The Polish situation, Romaszewski believes, is “very complicated and very bad.” The government fears “economic collapse and the possibility of open revolt.” On the other hand, the society, having grown up with ideas of “social egalitarianism,” is suspicious of change. “All concepts which would lead to the accumulation of capital or the stratification of income would certainly be unpopular and meet with a lot of resistance,” he said. “This transition to purely liberal concepts is a misunderstanding. It won’t work.”

Romaszewski noted that the recent defeat of the government’s referendum on economic reform allows the regime to depict itself as reformist and the society as conservative.
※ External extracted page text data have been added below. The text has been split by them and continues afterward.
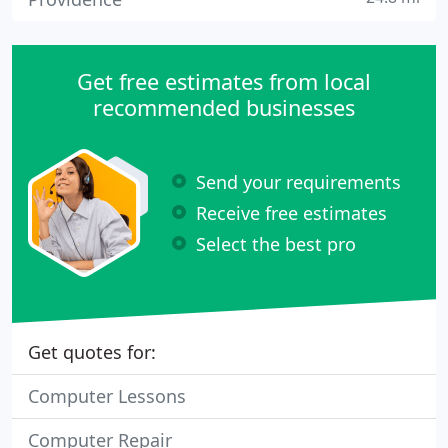
Get free estimates from local
recommended businesses
Send your requirements
Receive free estimates
Select the best pro
Get quotes for:
Computer Lessons
Computer Repair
The prospect, as he sees it, is further stagnation.

Advertisement

Nonviolent Solution

“It could go on a long time,” he said. “Or it could blow up overnight. The price of blood sausage could go up in the canteens of one of the big steel mills or shipyards, and it could all start. I see increased activity on the part of the people, which is good because it means that possibly a solution can be found without trouble.

“When we started the intervention commission a year ago, it was very hard going. Now we have thousands who are interested.”

In most cases, he noted, the intervention commission, taking up the battles of individuals against the system sometimes in the work place, sometimes in the courts, deals with “small things.”

Zofia Romaszewski interrupted.

“It starts with small things,” she said, “but it also involves big things, like personal freedom. We go from factory canteens to human rights. It’s important. People need freedom very much.”